Unicode escape sequence
The appearance of Unicode character sets is to make up for the limitation that ASCII code can only represent 128 characters. If we want to display Chinese characters and Japanese in daily life, it is obvious that ASCII is impossible. So Unicode is a superset of ASCII and Latin-1. First of all, JavaScript programs are written with Unicode character sets, but they cannot be fully displayed or entered in some computer hardware and software. In order to solve this phenomenon, JavaScript defines a special sequence, which uses 6 ASCII characters to represent any 16-bit Unicode internal code. This special sequence is collectively called Unicode escape sequence, which is prefixed with /u and followed by 4 hexadecimal numbers.
for example:
The code copy is as follows:
var str='caf/u00e9';
var Str='café';
alert(Str+' '+str);// You can see that the display is the same effect.
alert (Str===str);//Output true
But we should note that Unicode allows multiple methods to encode the same character, and use the above example of é escape to illustrate:
é:
1. It can be represented by Unicode characters /u00E9
2. It can also be represented by e/u0301 (intonation character)

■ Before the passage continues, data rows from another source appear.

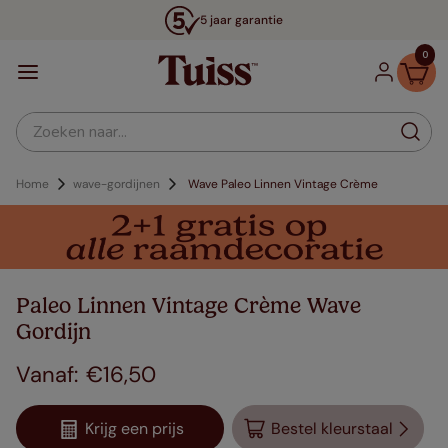
5 jaar garantie
0
Zoeken naar...
Home
wave-gordijnen
Wave Paleo Linnen Vintage Crème
Paleo Linnen Vintage Crème Wave
Gordijn
€
16
,
50
Krijg een prijs
Bestel kleurstaal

The code copy is as follows:
var str='caf/u00e9';
var Str='cafe/u0301';
alert(str+' '+Str); // As shown in the figure below, the results output by Str and str are the same
alert(Str===str); //The results are the same, but their binary encoding representations are completely different, so the output is false
Although the results displayed on the text editor are the same, their binary encoding representations are completely different, and the programming languages will eventually be converted into computer mechanical codes (binary encodings) of the local platform. Computers can only know the results by comparing binary encodings, so the final result of their comparison can only be false
So this is the best explanation for "Unicode allows multiple methods to encode the same character" because the Unicode standard defines a preferred encoding format for all characters to facilitate the conversion of text into Unicode escape sequences in a unified format for appropriate comparison
Take é as an example again:
Is it the same thing to compare the facé with the é in café?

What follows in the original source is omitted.